- Film poster
- Spanish: La boda de la abuela
- Directed by: Javier Colinas
- Screenplay by: Adriana Pelusi
- Story by: Luis Arrieta Javier Colinas
- Starring: Susana Alexander Dino García Luis Arrieta
- Production company: Corazón Films
- Distributed by: Netflix
- Release date: 11 October 2019;
- Running time: 97 minutes
- Countries: Mexico Spain
- Languages: Spanish Portuguese English

= Grandma's Wedding =

2019 Mexican romantic comedy film directed by Javier Colinas

Grandma's Wedding (La boda de la abuela) is a 2019 Mexican romantic comedy film written and directed by Javier Colinas. The film stars Susana Alexander, Dino García and Luis Arrieta in the lead roles. It is a sequel to the 2015 film El cumple de la abuela (Grandma's Birthday). The film was predominantly shot in Cuernavaca, Morelos. The film was released on 11 October 2019 and received mixed reviews from critics. Most of the crew members who were part of the prequel were retained for the sequel. It was also streamed via Netflix on 5 February 2020.

A third film, Grandma's Last Wishes, completed the trilogy in 2020.

== Plot ==
Grandma has finally decided to marry her much younger gardener Julio who for years has been the caretaker of her house in Cuernavaca.

Francisco and Natalia have given birth to a boy. Francisco is a strict environmentalist and controls his son's diet, hobbies and daily activities, much to the annoyance of Gerardo whenever he tries to play with or entertain him. Gerardo is expecting a son of his own with Diana.

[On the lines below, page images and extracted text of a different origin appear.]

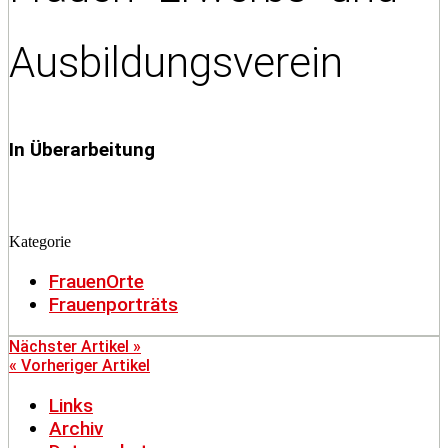
Ausbildungsverein
In Überarbeitung
Kategorie
FrauenOrte
Frauenporträts
Nächster Artikel »
« Vorheriger Artikel
Links
Archiv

Juan Pablo has become an amateur musician online and he purchased an engagement ring which Ana found beforehand; in her shock, she refuses to let him attend the wedding. Andrea has formally entered a relationship with Sebastian. He and Daniel are still at odds over this, which makes her also stay away from the wedding. Sebastian has published a book about the events of the first film.

Grandma asks Ana to use her husband's old VHS camcorder to record the wedding as the in-laws arrive. Julio's family is much poorer, driving a muddy truck. They consist of: Aurora, the mom, and his three siblings Rafael, Julia and Julieta. Aurora initially confuses Natalia with the woman Julio is about to marry, and is horrified when Julio clarifies he is marrying Grandma. Grandma tries to cheer them up with falsehoods about how well-connected and cheerful the family is.

Relations sour when the families attempt to introduce each other, Julio's siblings see them all as haughty rich chilangos. Julia finds Sebastian's book and starts reading it, revealing the family's true nature. The family orders takeout and disguise it as their own cooking.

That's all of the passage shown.